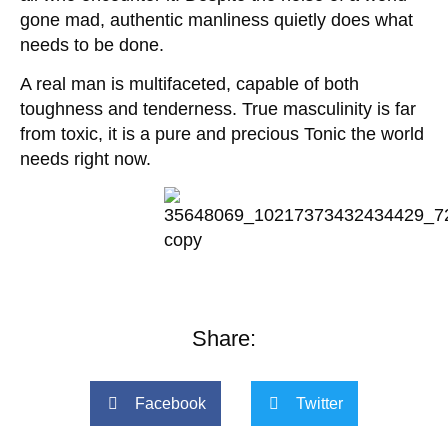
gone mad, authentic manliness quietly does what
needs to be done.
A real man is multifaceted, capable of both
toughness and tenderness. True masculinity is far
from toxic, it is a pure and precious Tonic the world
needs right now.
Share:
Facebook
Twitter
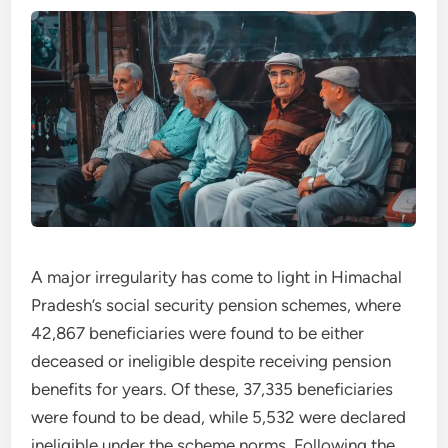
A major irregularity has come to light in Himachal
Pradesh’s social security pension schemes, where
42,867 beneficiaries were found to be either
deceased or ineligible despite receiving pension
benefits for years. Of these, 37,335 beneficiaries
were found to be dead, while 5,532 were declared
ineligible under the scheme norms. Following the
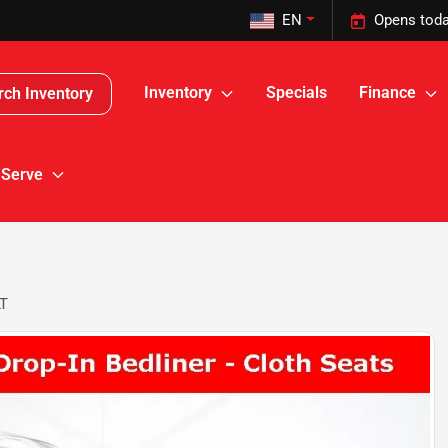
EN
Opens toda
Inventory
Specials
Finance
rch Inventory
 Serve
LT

» AIM OF THE EXERCISE
Exclude the pictures and transcribe all of the entries exactly.

» RESULT BELOW
gone mad, authentic manliness quietly does what
needs to be done.
A real man is multifaceted, capable of both
toughness and tenderness. True masculinity is far
from toxic, it is a pure and precious Tonic the world
needs right now.
Share:
Facebook
Twitter
A major irregularity has come to light in Himachal
Pradesh’s social security pension schemes, where
42,867 beneficiaries were found to be either
deceased or ineligible despite receiving pension
benefits for years. Of these, 37,335 beneficiaries
were found to be dead, while 5,532 were declared
ineligible under the scheme norms. Following the
EN
Opens toda
Inventory
Specials
Finance
rch Inventory
 Serve
LT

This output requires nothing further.